LOCAL NEWS
Utah Mom encourages people to get colon cancer screening that saved her life
WEST VALLEY CITY, Utah – It was during a routine checkup where Mary Liefting first learned she had colon cancer.
Liefting said her doctor encouraged the then 50-year-old to schedule a colonoscopy, a procedure she now knows saved her life.
“They told me they found something,” Liefting said. “It was just, it was really scary. I was really afraid.”
She met with a team of doctors who started her on chemotherapy and radiation in December of 2020. Keeping positive was crucial which was something she said her surgeon, Dr. Michelle Murday, encouraged.
“She’s like ‘we got this’, like ‘this is what we are going to do, this is the plan’. She wrote everything down,” Liefting said. “She was so awesome and so confident that I like walked out of there and I was like, ‘it’s fine I can do this.’”
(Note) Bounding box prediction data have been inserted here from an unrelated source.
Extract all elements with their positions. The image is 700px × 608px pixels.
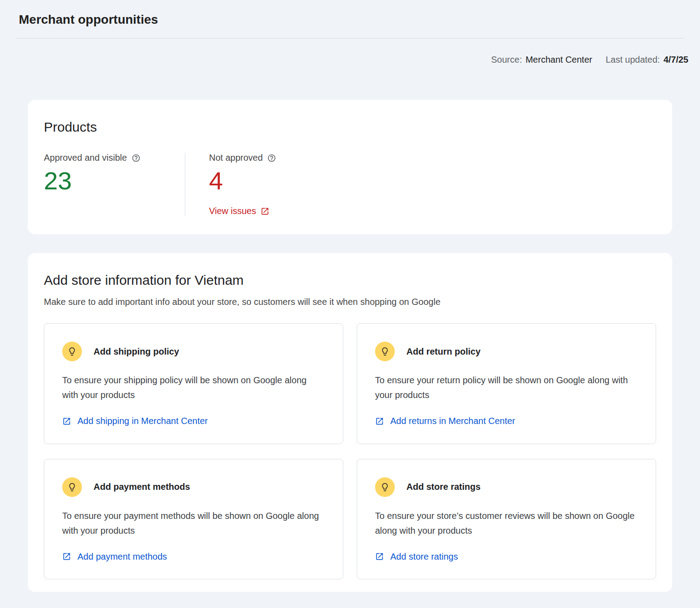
lightbulb-icon <box>62 342 82 361</box>
tip-card-shipping-policy: Add shipping policy To ensure your shipp… <box>44 323 343 444</box>
products-title: Products <box>44 120 656 135</box>
add-returns-link[interactable]: Add returns in Merchant Center <box>375 416 515 426</box>
not-approved-count: 4 <box>209 168 276 193</box>
tip-title: Add return policy <box>406 347 481 357</box>
external-link-icon <box>375 417 384 426</box>
tip-card-payment-methods: Add payment methods To ensure your payme… <box>44 459 343 580</box>
store-info-title: Add store information for Vietnam <box>44 273 656 288</box>
lightbulb-icon <box>375 342 395 361</box>
source-meta-row: Source: Merchant Center Last updated: 4/… <box>0 55 688 65</box>
tip-title: Add store ratings <box>406 482 481 492</box>
lightbulb-icon <box>375 477 395 497</box>
not-approved-label: Not approved <box>209 153 263 163</box>
external-link-icon <box>260 207 269 216</box>
page-header: Merchant opportunities <box>16 0 684 39</box>
page-title: Merchant opportunities <box>19 13 681 27</box>
external-link-icon <box>375 552 384 561</box>
external-link-icon <box>62 552 71 561</box>
tip-link-label: Add store ratings <box>390 552 458 562</box>
tip-body: To ensure your shipping policy will be s… <box>62 373 322 402</box>
add-shipping-link[interactable]: Add shipping in Merchant Center <box>62 416 208 426</box>
external-link-icon <box>62 417 71 426</box>
help-icon[interactable] <box>267 154 276 163</box>
tip-link-label: Add payment methods <box>77 552 167 562</box>
tip-card-return-policy: Add return policy To ensure your return … <box>357 323 656 444</box>
source-label: Source: <box>491 55 522 65</box>
view-issues-link[interactable]: View issues <box>209 206 269 216</box>
tips-grid: Add shipping policy To ensure your shipp… <box>44 323 656 579</box>
tip-card-store-ratings: Add store ratings To ensure your store’s… <box>357 459 656 580</box>
add-store-ratings-link[interactable]: Add store ratings <box>375 552 458 562</box>
last-updated-group: Last updated: 4/7/25 <box>606 55 688 65</box>
source-value: Merchant Center <box>525 55 592 65</box>
source-group: Source: Merchant Center <box>491 55 592 65</box>
approved-count: 23 <box>44 168 185 193</box>
last-updated-label: Last updated: <box>606 55 660 65</box>
store-info-subtitle: Make sure to add important info about yo… <box>44 297 656 307</box>
tip-link-label: Add shipping in Merchant Center <box>77 416 208 426</box>
tip-body: To ensure your payment methods will be s… <box>62 509 322 538</box>
products-stats: Approved and visible 23 Not approved 4 V… <box>44 153 656 216</box>
not-approved-stat: Not approved 4 View issues <box>185 153 276 216</box>
products-card: Products Approved and visible 23 Not app… <box>28 100 672 234</box>
store-info-card: Add store information for Vietnam Make s… <box>28 253 672 592</box>
tip-title: Add payment methods <box>94 482 190 492</box>
last-updated-value: 4/7/25 <box>663 55 688 65</box>
approved-label: Approved and visible <box>44 153 127 163</box>
help-icon[interactable] <box>132 154 141 163</box>
tip-title: Add shipping policy <box>94 347 179 357</box>
view-issues-label: View issues <box>209 206 256 216</box>
approved-stat: Approved and visible 23 <box>44 153 185 216</box>
tip-body: To ensure your return policy will be sho… <box>375 373 635 402</box>
lightbulb-icon <box>62 477 82 497</box>
tip-link-label: Add returns in Merchant Center <box>390 416 515 426</box>
tip-body: To ensure your store’s customer reviews … <box>375 509 635 538</box>
add-payment-methods-link[interactable]: Add payment methods <box>62 552 167 562</box>
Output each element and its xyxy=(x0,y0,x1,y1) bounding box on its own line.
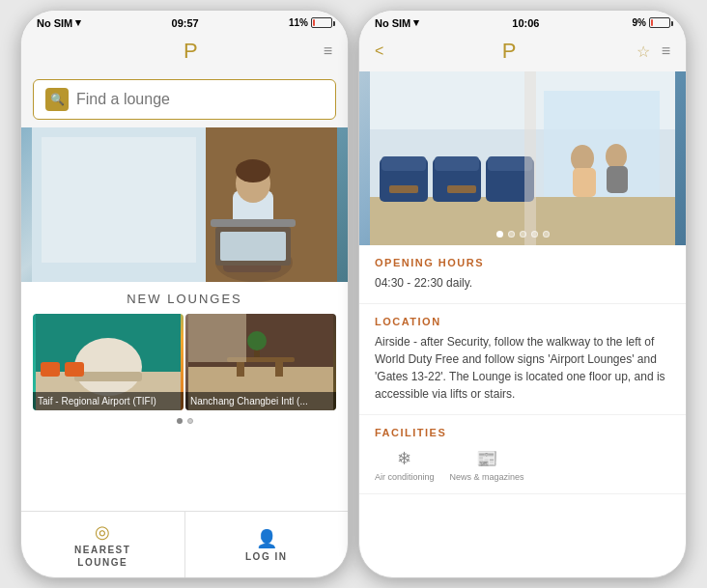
wifi-icon: ▾ xyxy=(75,16,81,29)
svg-rect-36 xyxy=(389,185,418,193)
user-icon: 👤 xyxy=(256,528,277,549)
battery-fill-right xyxy=(651,19,653,26)
detail-content: OPENING HOURS 04:30 - 22:30 daily. LOCAT… xyxy=(359,245,686,577)
back-button[interactable]: < xyxy=(375,42,383,60)
hero-pagination xyxy=(359,231,686,238)
svg-point-38 xyxy=(571,145,594,172)
nearest-lounge-label: NEAREST xyxy=(74,545,130,555)
svg-rect-33 xyxy=(435,156,479,171)
svg-rect-16 xyxy=(41,362,60,377)
hamburger-menu-left[interactable]: ≡ xyxy=(324,42,332,60)
location-icon: ◎ xyxy=(95,521,110,543)
right-phone: No SIM ▾ 10:06 9% < P ☆ ≡ xyxy=(358,10,687,578)
hero-image xyxy=(21,127,348,282)
search-bar[interactable]: 🔍 xyxy=(33,79,336,120)
hero-dot-4 xyxy=(531,231,538,238)
carrier-left: No SIM ▾ xyxy=(37,16,81,29)
search-icon: 🔍 xyxy=(50,93,65,106)
lounge-hero-image xyxy=(359,71,686,245)
hero-dot-5 xyxy=(543,231,550,238)
lounges-grid: Taif - Regional Airport (TIFI) xyxy=(21,314,348,410)
svg-rect-25 xyxy=(188,314,246,362)
svg-point-40 xyxy=(606,144,627,169)
status-bar-right: No SIM ▾ 10:06 9% xyxy=(359,11,686,33)
time-left: 09:57 xyxy=(172,17,199,29)
log-in-button[interactable]: 👤 LOG IN xyxy=(185,512,349,577)
search-icon-wrap: 🔍 xyxy=(45,88,69,111)
search-bar-container: 🔍 xyxy=(21,71,348,127)
opening-hours-section: OPENING HOURS 04:30 - 22:30 daily. xyxy=(359,245,686,304)
lounge-card-label-nanchang: Nanchang Changbei Intl (... xyxy=(185,392,336,410)
hero-svg xyxy=(21,127,348,282)
no-sim-label: No SIM xyxy=(37,17,72,29)
new-lounges-title: NEW LOUNGES xyxy=(21,282,348,314)
brand-logo-left: P xyxy=(60,39,324,64)
battery-fill-left xyxy=(313,19,315,26)
svg-rect-37 xyxy=(447,185,476,193)
hero-dot-2 xyxy=(508,231,515,238)
svg-rect-21 xyxy=(237,362,244,377)
location-title: LOCATION xyxy=(375,316,670,327)
pagination-dot-2 xyxy=(187,418,193,424)
log-in-label: LOG IN xyxy=(245,551,287,562)
facility-air-conditioning: ❄ Air conditioning xyxy=(375,448,435,482)
left-phone: No SIM ▾ 09:57 11% P ≡ 🔍 xyxy=(20,10,349,578)
battery-left: 11% xyxy=(289,17,332,28)
facility-news: 📰 News & magazines xyxy=(450,448,524,482)
svg-rect-29 xyxy=(544,91,660,197)
svg-rect-28 xyxy=(370,197,675,245)
nearest-lounge-button[interactable]: ◎ NEAREST LOUNGE xyxy=(21,512,185,577)
time-right: 10:06 xyxy=(512,17,539,29)
svg-point-14 xyxy=(74,338,142,396)
no-sim-label-right: No SIM xyxy=(375,17,410,29)
location-section: LOCATION Airside - after Security, follo… xyxy=(359,304,686,415)
bottom-nav: ◎ NEAREST LOUNGE 👤 LOG IN xyxy=(21,511,348,577)
hero-dot-1 xyxy=(496,231,503,238)
svg-rect-39 xyxy=(573,168,596,197)
lounges-pagination xyxy=(21,410,348,432)
air-conditioning-label: Air conditioning xyxy=(375,472,435,482)
battery-right: 9% xyxy=(633,17,670,28)
news-icon: 📰 xyxy=(476,448,497,469)
svg-rect-11 xyxy=(220,232,286,261)
pagination-dot-1 xyxy=(177,418,183,424)
news-label: News & magazines xyxy=(450,472,524,482)
opening-hours-title: OPENING HOURS xyxy=(375,257,670,268)
svg-rect-3 xyxy=(42,137,196,263)
svg-rect-22 xyxy=(275,362,283,377)
svg-point-24 xyxy=(247,331,267,350)
battery-icon-right xyxy=(649,17,670,28)
svg-rect-41 xyxy=(607,166,628,193)
svg-rect-42 xyxy=(524,71,536,245)
air-conditioning-icon: ❄ xyxy=(397,448,411,469)
lounge-hero-svg xyxy=(359,71,686,245)
facilities-title: FACILITIES xyxy=(375,427,670,438)
lounge-card-tifi[interactable]: Taif - Regional Airport (TIFI) xyxy=(33,314,184,410)
facilities-section: FACILITIES ❄ Air conditioning 📰 News & m… xyxy=(359,415,686,494)
battery-percent-right: 9% xyxy=(633,17,646,28)
battery-icon-left xyxy=(311,17,332,28)
svg-rect-9 xyxy=(211,219,296,227)
search-input[interactable] xyxy=(76,91,324,108)
battery-percent-left: 11% xyxy=(289,17,308,28)
svg-rect-31 xyxy=(382,156,426,171)
opening-hours-text: 04:30 - 22:30 daily. xyxy=(375,274,670,292)
favorite-button[interactable]: ☆ xyxy=(636,42,650,61)
wifi-icon-right: ▾ xyxy=(413,16,419,29)
nearest-lounge-label-2: LOUNGE xyxy=(77,557,127,568)
lounge-card-label-tifi: Taif - Regional Airport (TIFI) xyxy=(33,392,184,410)
carrier-right: No SIM ▾ xyxy=(375,16,419,29)
svg-rect-17 xyxy=(65,362,84,377)
hamburger-menu-right[interactable]: ≡ xyxy=(662,42,670,60)
brand-logo-right: P xyxy=(383,39,636,64)
status-bar-left: No SIM ▾ 09:57 11% xyxy=(21,11,348,33)
svg-rect-15 xyxy=(74,372,142,381)
facilities-icons: ❄ Air conditioning 📰 News & magazines xyxy=(375,444,670,482)
hero-dot-3 xyxy=(520,231,526,238)
location-text: Airside - after Security, follow the wal… xyxy=(375,333,670,403)
lounge-card-nanchang[interactable]: Nanchang Changbei Intl (... xyxy=(185,314,336,410)
nav-bar-left: P ≡ xyxy=(21,33,348,71)
svg-point-8 xyxy=(236,159,270,182)
nav-bar-right: < P ☆ ≡ xyxy=(359,33,686,71)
Dr. Michelle Murday, a colorectal surgeon at St. Mark’s Hospital, said Liefting’s story was not unique.
“Colon cancer is actually usually silent,” Dr. Murday said. “By the time you have symptoms in many cases, it’s progressed to the point where you’re going to require chemotherapy or we may not be able to cure the disease.”
Dr. Murday predicted Utah alone will have roughly 1,000 cases in 2021 and about 250 deaths from colorectal cancer.
“The vast majority of the time it’s a random genetic event,” she said.
Doctors say screenings are so important especially now that new guidelines have lowered the colorectal screening age from 50 to 45.
Just this month, St. Mark’s Hospital received national accreditation from the NAPRC for their treatment of colorectal cancer.
The hospital is now one of 39 in the country with the accreditation and the first in Utah.
Liefting is grateful her treatment plan worked and after her final surgery in October, she was cancer-free.
“I felt like I was really lucky and blessed in that way,” she said.
She hopes her story encourage others to go to all routine check-ups and to get screened.
“Even if you are feeling fine, what does it hurt to check,” she said.